■ **Action item**: Repeat the lines from the line with "majority was unimaginable" to the line with "realigned as our" in the listing below, keeping both end lines and adding nothing.
= = = = =
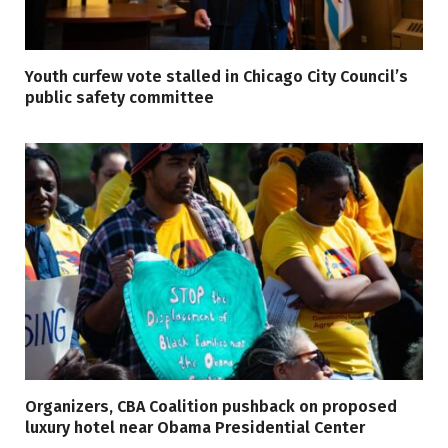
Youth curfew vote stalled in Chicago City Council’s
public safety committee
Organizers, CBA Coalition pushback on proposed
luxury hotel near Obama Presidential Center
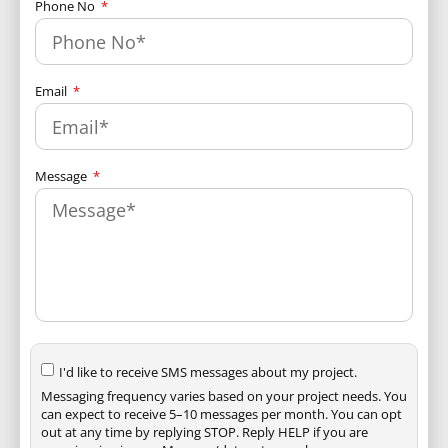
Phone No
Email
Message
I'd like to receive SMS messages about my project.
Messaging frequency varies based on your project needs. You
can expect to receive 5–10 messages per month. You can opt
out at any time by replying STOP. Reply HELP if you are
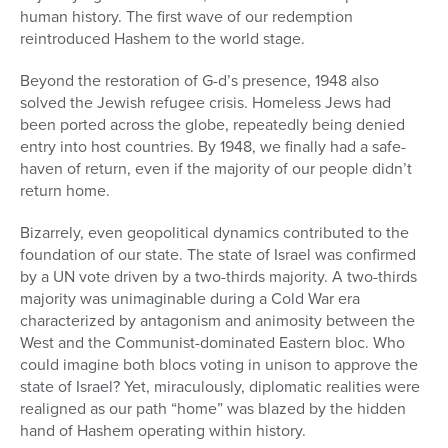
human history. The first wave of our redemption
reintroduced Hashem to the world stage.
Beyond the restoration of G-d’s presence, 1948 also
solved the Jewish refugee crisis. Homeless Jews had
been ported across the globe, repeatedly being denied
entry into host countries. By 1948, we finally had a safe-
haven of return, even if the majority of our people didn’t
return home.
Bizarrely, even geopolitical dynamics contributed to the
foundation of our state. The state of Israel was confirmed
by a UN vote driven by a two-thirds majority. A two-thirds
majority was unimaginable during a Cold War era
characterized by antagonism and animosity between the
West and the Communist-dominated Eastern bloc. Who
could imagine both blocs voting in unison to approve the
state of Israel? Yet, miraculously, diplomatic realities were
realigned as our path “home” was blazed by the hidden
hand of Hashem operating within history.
= = = = =
■ **Answer**:
majority was unimaginable during a Cold War era
characterized by antagonism and animosity between the
West and the Communist-dominated Eastern bloc. Who
could imagine both blocs voting in unison to approve the
state of Israel? Yet, miraculously, diplomatic realities were
realigned as our path “home” was blazed by the hidden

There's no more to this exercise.